Do I want a "real job"?

"Real jobs," as Martin has described them are a source of peculiar and confused emotions for me. Although I am actively pursuing one, I am deep into questioning why I am doing so and for what end I am pursuing this avenue.

Most "real jobs" today do not entail what I like to do. That is, sitting inside on a beautiful day, staring at LCD screens, talking to people on the phone, filling out forms, having meetings. In fact, those are perhaps my least favorite activities on the face of the earth. I would much rather be outside, doing something active, or contributing something worthwhile to human existence. However, those jobs usually either don't pay you enough to live on, are few and far between, require lots of qualifications, or don't exist. So if I want to have my root canals at least marginably affordable and to hope to have a chance of maybe owning a small house one day, I have to seek a "real job."

But why? I have no desire to pursue a conventional career. That means investing in something I don't value and don't like, sort of like Social Security. Which means I'm condemned to either working a non-career job or being perpetually stuck at the bottom of the corporate ladder.

The fact that motivated, ambitious, intelligent people in this world have almost no choice but to participate in this system of alienated existence is insane. In order to simply live, one must further the very thing which makes them dislike life. They cannot live simply and pursue honest, though less glorious, jobs for that is not what our civilization values. Progress, growth, wealth creation, consumption -- this is life as we define it now. We worship those idols so fervently that we are blind to the fact that there, for centuries, was another path.

I would prefer that we were a world of farmers and ranchers, artists and craftsmen, where life was slower and more valued, where life was measured in seasons and eras, not in quarterly profit projections. Where life was a spiritual and philosophical journey, not a struggle to ensure the triumph of consumption. That is how much of humanity has existed across its history. Of course, there is no going back now, not without changes that no modern person would ever tolerate, and certainly not with the chronological snobbery we wallow in.

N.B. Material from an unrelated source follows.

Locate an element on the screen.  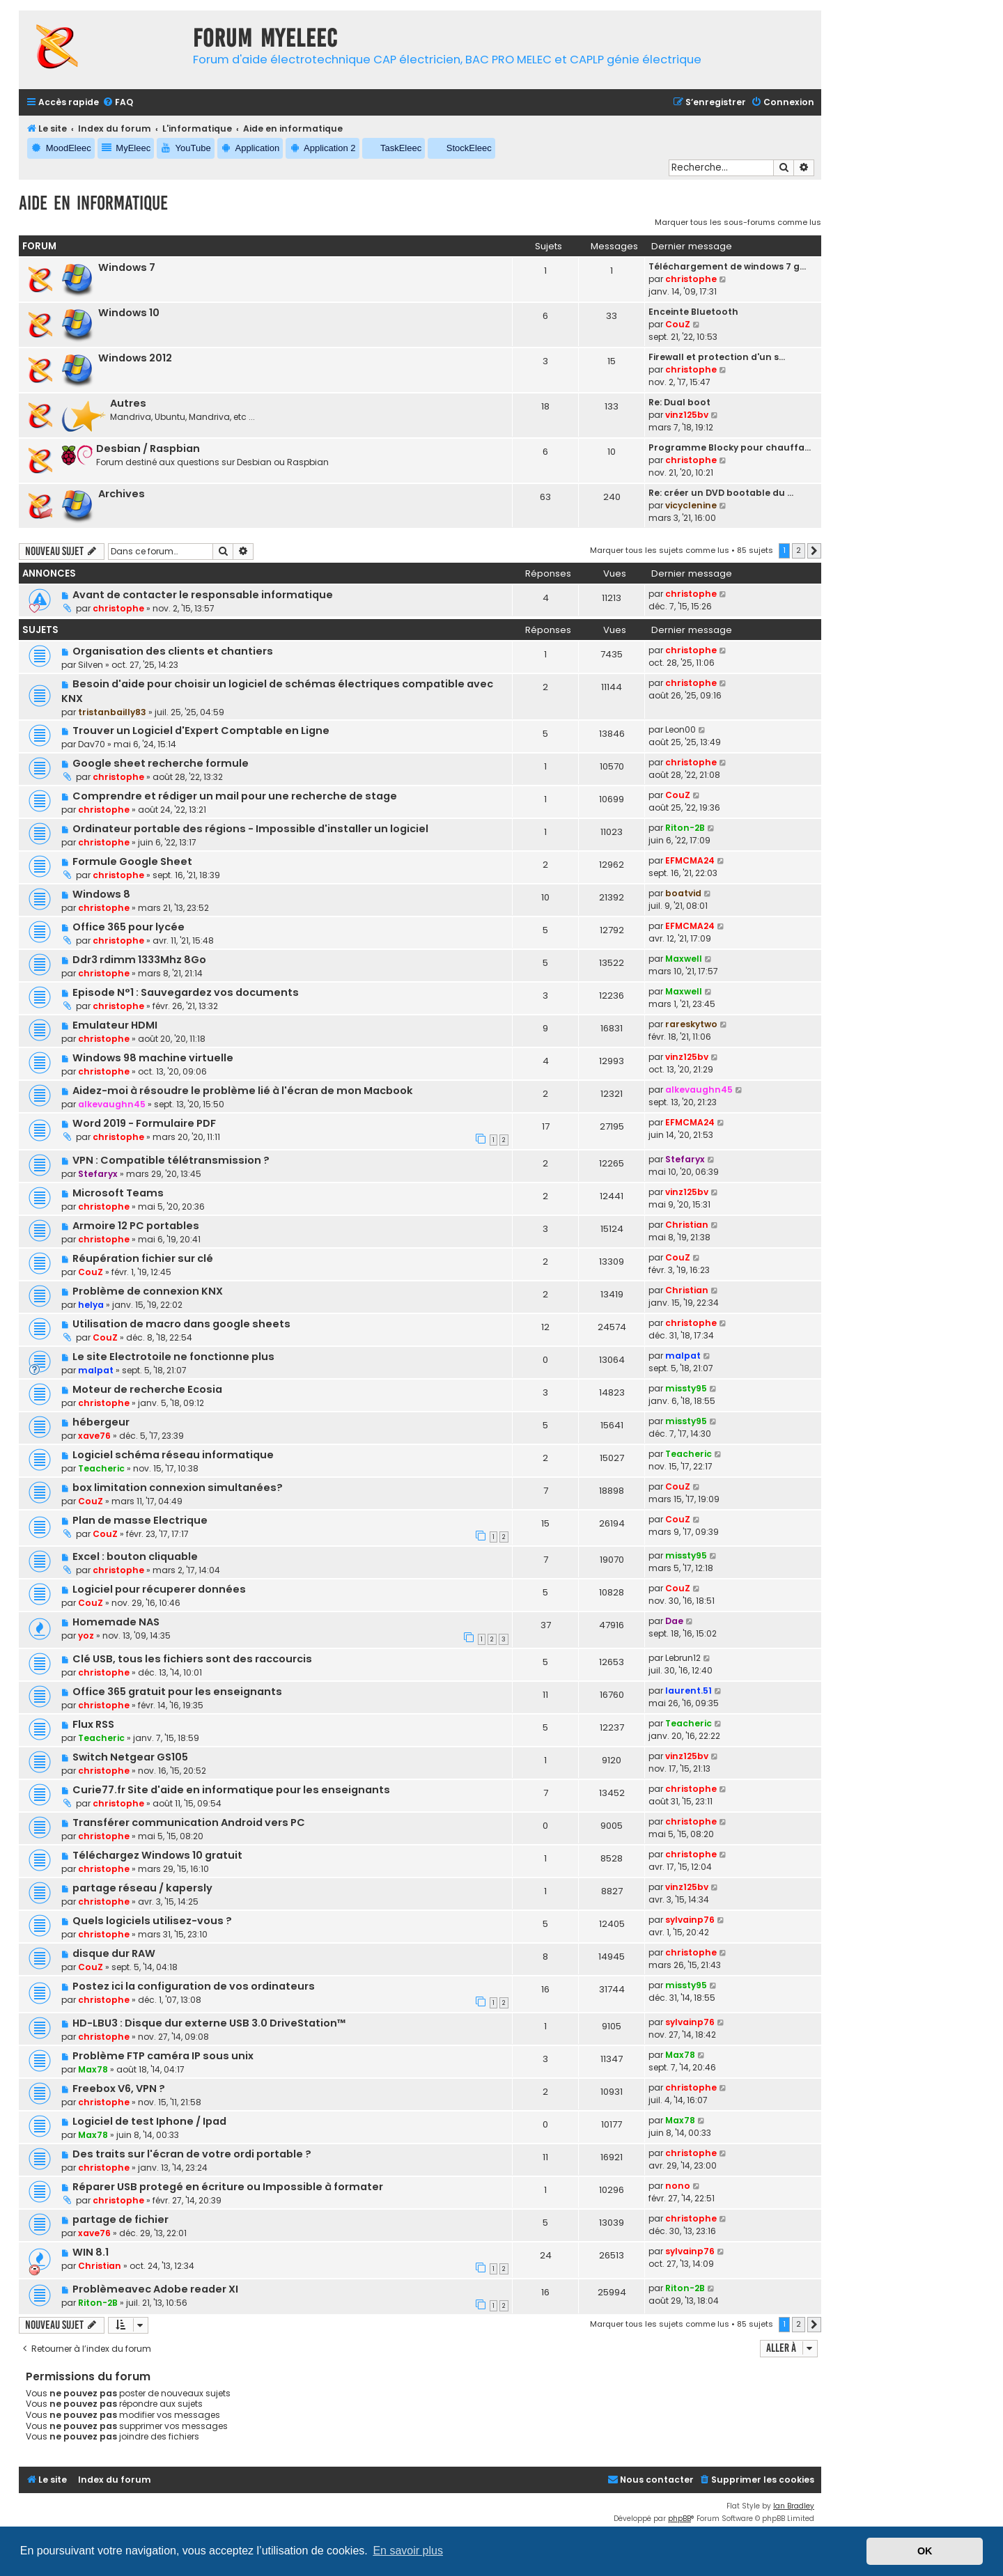
Windows 2012 is located at coordinates (135, 358).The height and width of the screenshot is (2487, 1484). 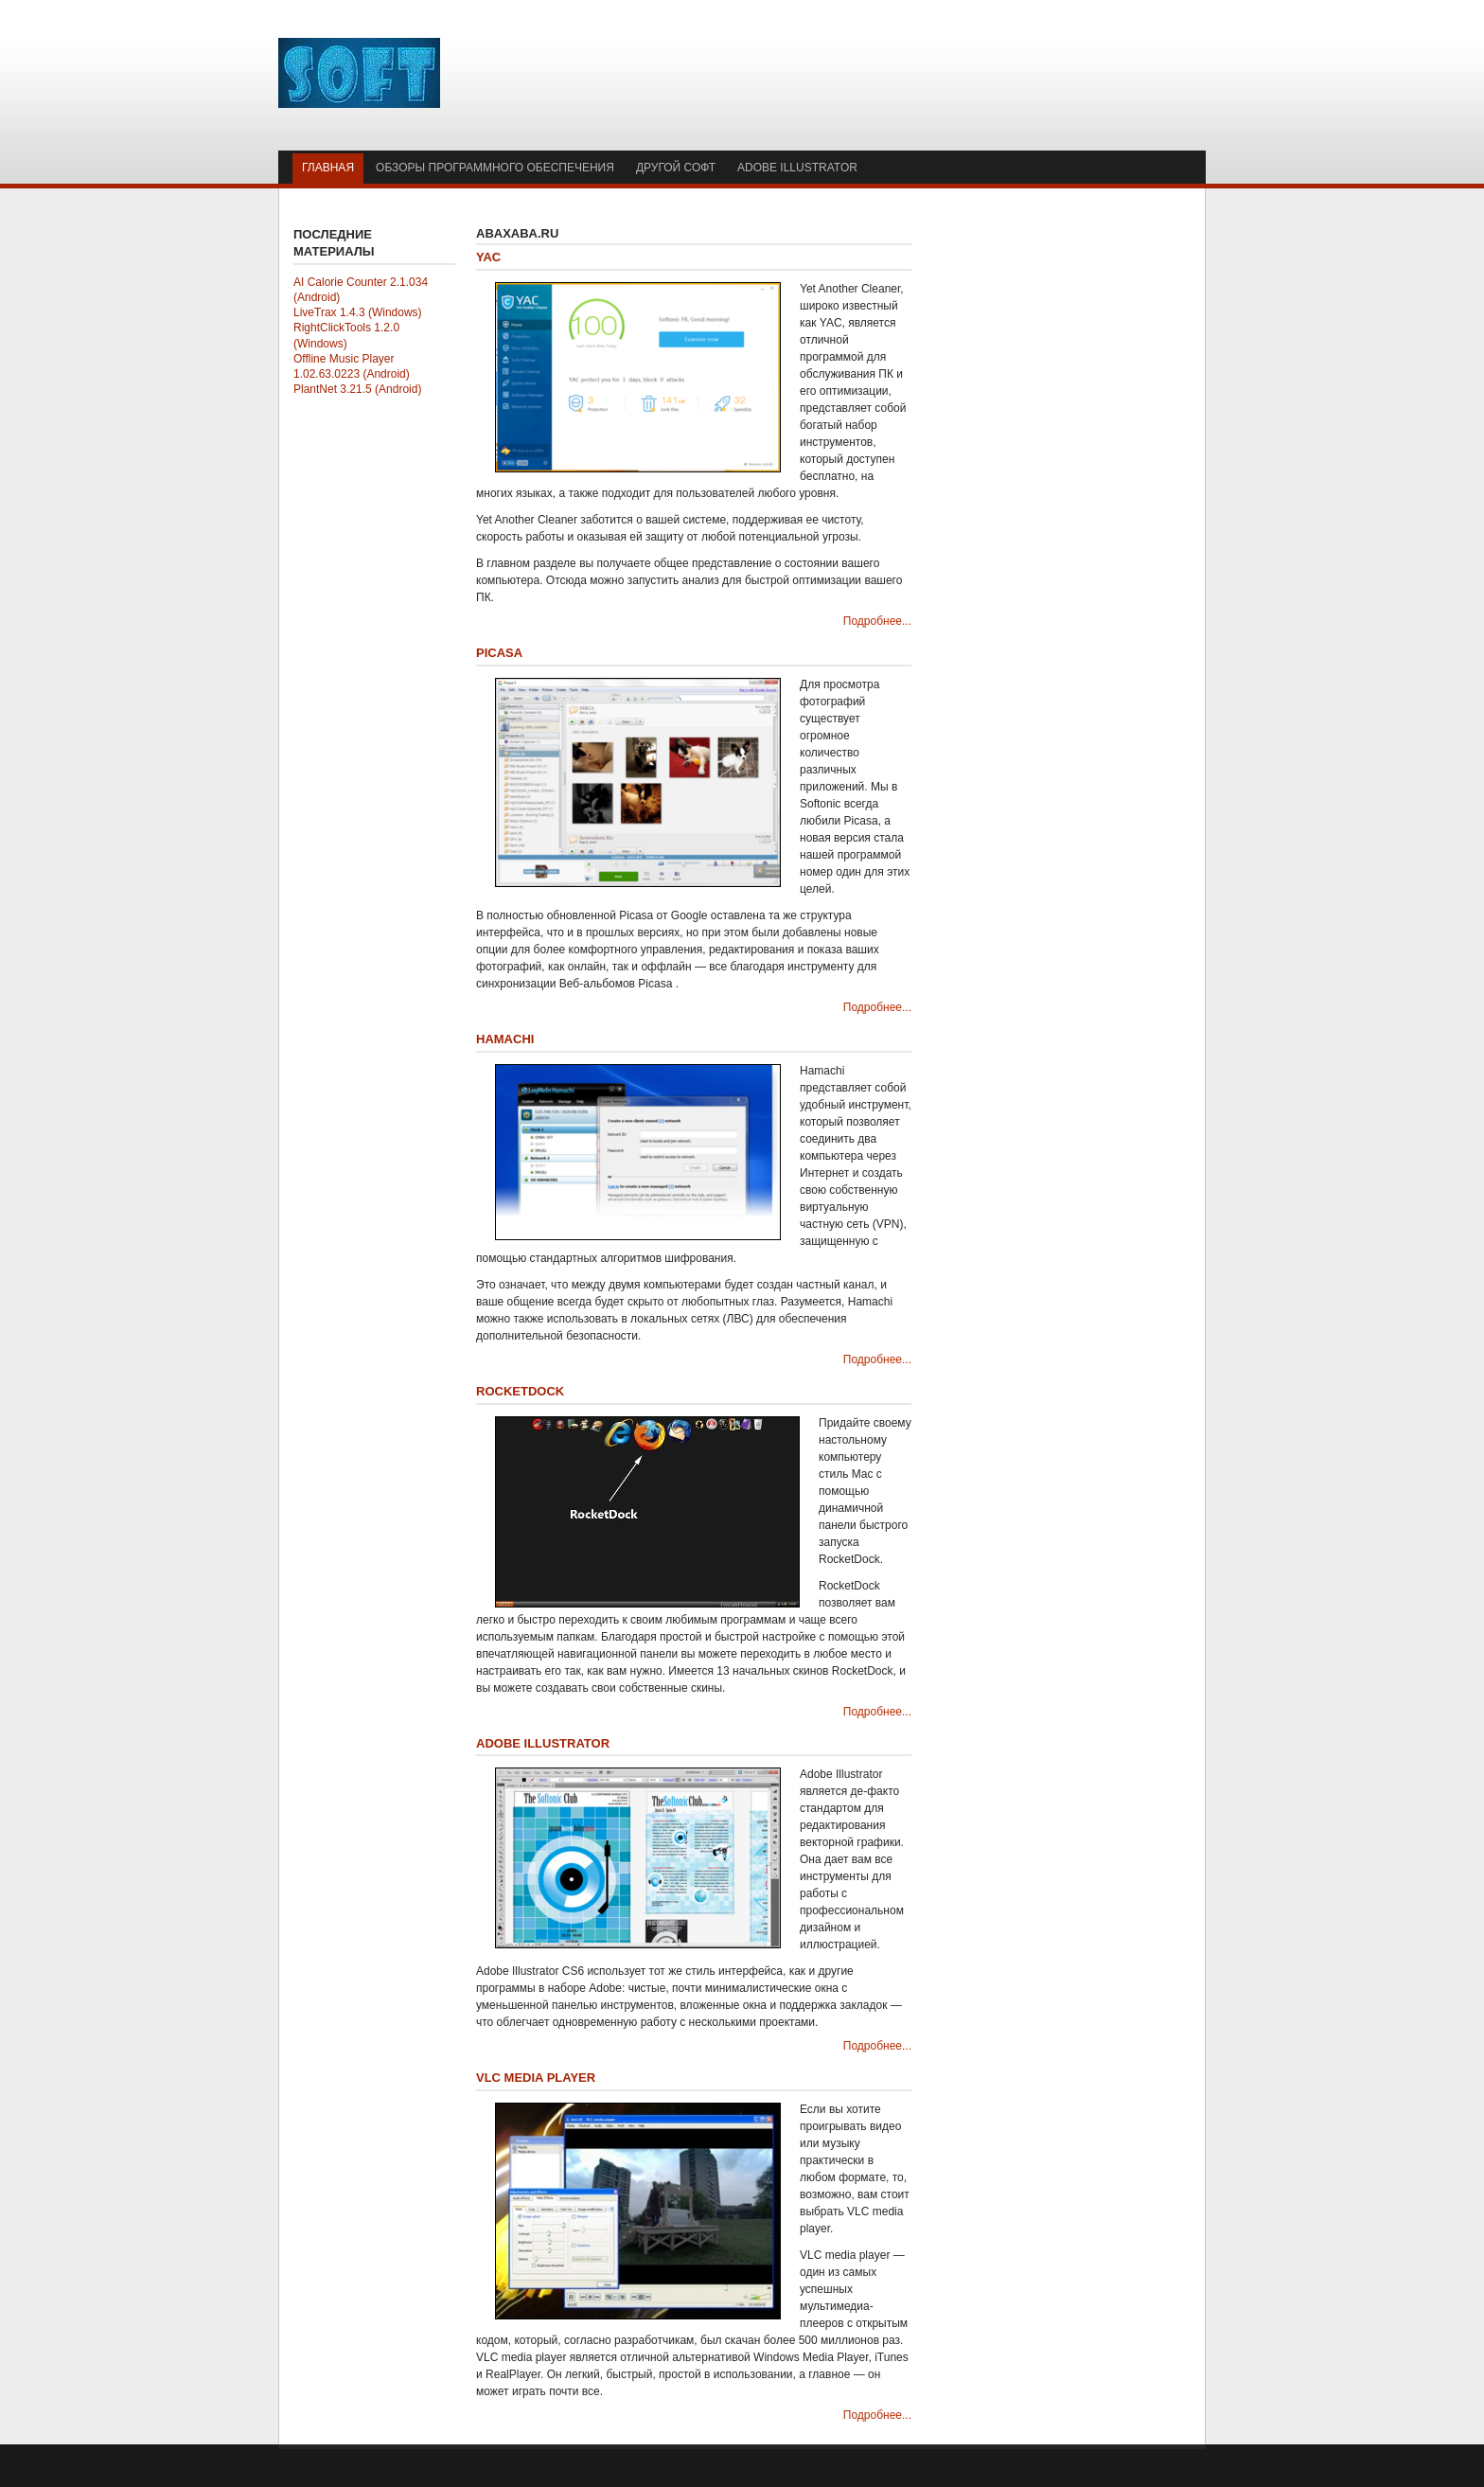 What do you see at coordinates (499, 653) in the screenshot?
I see `Picasa` at bounding box center [499, 653].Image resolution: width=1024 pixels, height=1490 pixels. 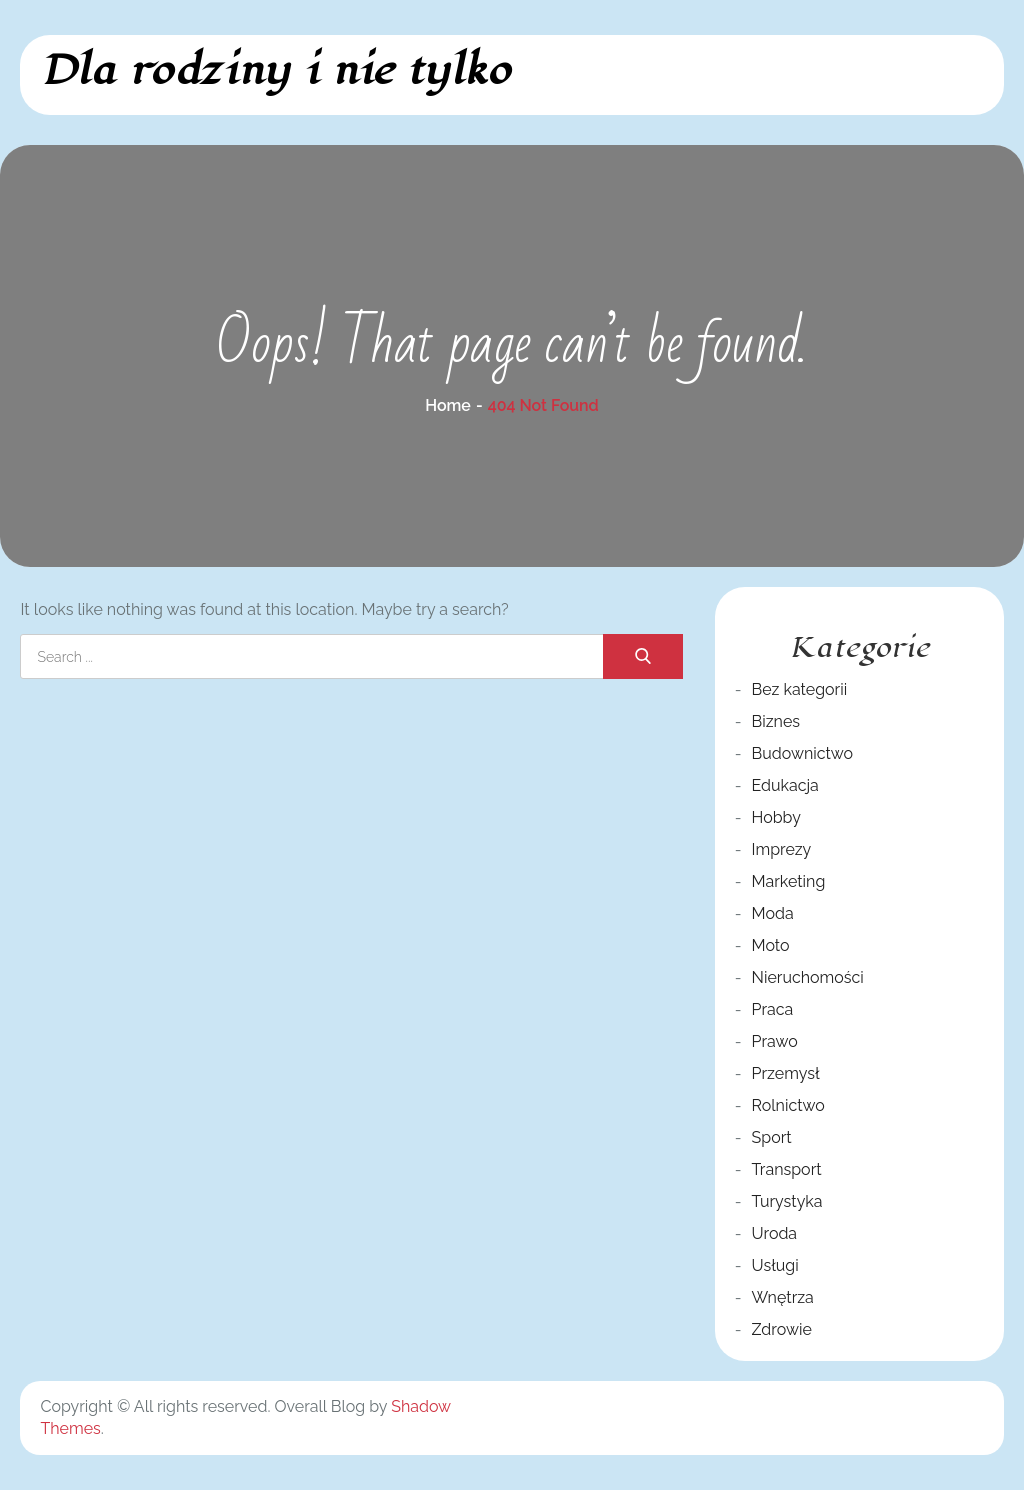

Plenty of you corporate types will laugh and berate me for my "old-fashioned" or "obsolete" yearnings. He doesn't understand how great affluence, technology, and leisure has made human life! they'll say. What a rube, wishing for days he'll never see! That's fine, perhaps you are happy and proud of what you've done. But no man can count himself truly humble unless he can look at what he has created and somewhere in his mind wonder if there is not a terrible, unseen cost, questioning whether what was old has truly been replaced by something better. I contend that is has not.